Pavel BAHMATOV, Petitioner, v. William BARR, Attorney General, Respondent.

No. 17-72794

Decided: March 21, 2019

Before: GOULD and PAEZ, Circuit Judges, and JACK,* District Judge. Matt Adams, Attorney, Ayah Natasha El-Sergany, Attorney, Northwest Immigrant Rights Project, Seattle, WA, for Petitioner Elizabeth K. Fitzgerald-Sambou, Trial Attorney, Joseph D. Hardy, Jr., Esquire, Trial Attorney, DOJ - U.S. Department of Justice, Civil Division/Office of Immigration Litigation, Washington, DC, Chief Counsel ICE, Office of the Chief Counsel, Department of Homeland Security, San Francisco, CA, for Respondent


Pavel V. Bahmatov (“Bahmatov”), a native of Uzbekistan, petitions for review of the Board of Immigration Appeals’ (“BIA”) dismissal of his appeal from an immigration judge’s order denying his application for deferral of removal pursuant to the United Nations Convention Against Torture (“CAT”) and the BIA’s dismissal of his motion for remand due to new evidence.
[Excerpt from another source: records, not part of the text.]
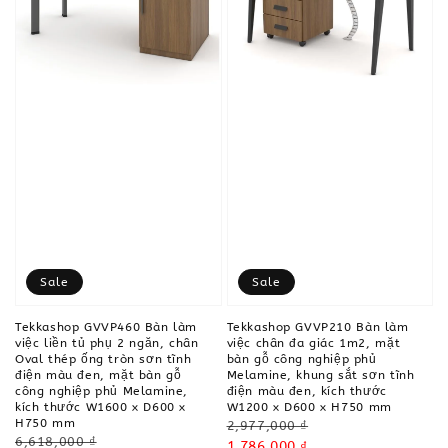
Sale
Sale
Tekkashop GVVP460 Bàn làm
Tekkashop GVVP210 Bàn làm
việc liền tủ phụ 2 ngăn, chân
việc chân đa giác 1m2, mặt
Oval thép ống tròn sơn tĩnh
bàn gỗ công nghiệp phủ
điện màu đen, mặt bàn gỗ
Melamine, khung sắt sơn tĩnh
công nghiệp phủ Melamine,
điện màu đen, kích thước
kích thước W1600 x D600 x
W1200 x D600 x H750 mm
H750 mm
Regular
2,977,000 ₫
Regular
6,618,000 ₫
price
Sale
1,786,000 ₫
We have jurisdiction under 8 U.S.C. § 1252, and we deny the petition.

We review the BIA’s determinations, including its denial of Bahmatov’s motion to remand, for abuse of discretion and may disturb the ruling only if the BIA acted “arbitrarily, irrationally, or contrary to law.” Konou v. Holder, 750 F.3d 1120, 1127 (9th Cir. 2014); Singh v. I.N.S., 213 F.3d 1050, 1052 (9th Cir. 2000); Movsisian v. Ashcroft, 395 F.3d 1095, 1097 (9th Cir. 2005). We review the BIA’s denial of CAT relief under the deferential, substantial evidence standard. Konou, 750 F.3d at 1124. We review questions of law de novo. Ahmed v. Holder, 569 F.3d 1009, 1012 (9th Cir. 2009).
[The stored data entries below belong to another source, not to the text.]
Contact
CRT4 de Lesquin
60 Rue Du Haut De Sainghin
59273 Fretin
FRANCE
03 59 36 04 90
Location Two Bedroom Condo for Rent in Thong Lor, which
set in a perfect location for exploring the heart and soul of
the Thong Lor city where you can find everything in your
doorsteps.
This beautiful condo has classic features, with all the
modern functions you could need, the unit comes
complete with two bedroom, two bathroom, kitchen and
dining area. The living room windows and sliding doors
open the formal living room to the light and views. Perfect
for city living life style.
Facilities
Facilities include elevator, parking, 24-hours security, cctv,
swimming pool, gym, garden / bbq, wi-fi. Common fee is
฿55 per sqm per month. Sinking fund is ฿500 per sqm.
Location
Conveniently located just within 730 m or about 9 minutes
Bahmatov contends that that substantial evidence does not support the BIA’s denial of his application for deferral of removal under CAT and that the BIA abused its discretion by denying his motion to remand.

1. Substantial evidence supports the BIA’s finding that Bahmatov was not entitled to CAT relief. Article 3 of CAT prohibits states from returning anyone to another state where he or she may be tortured. See Al-Saher v. I.N.S., 268 F.3d 1143, 1146 (9th Cir. 2001).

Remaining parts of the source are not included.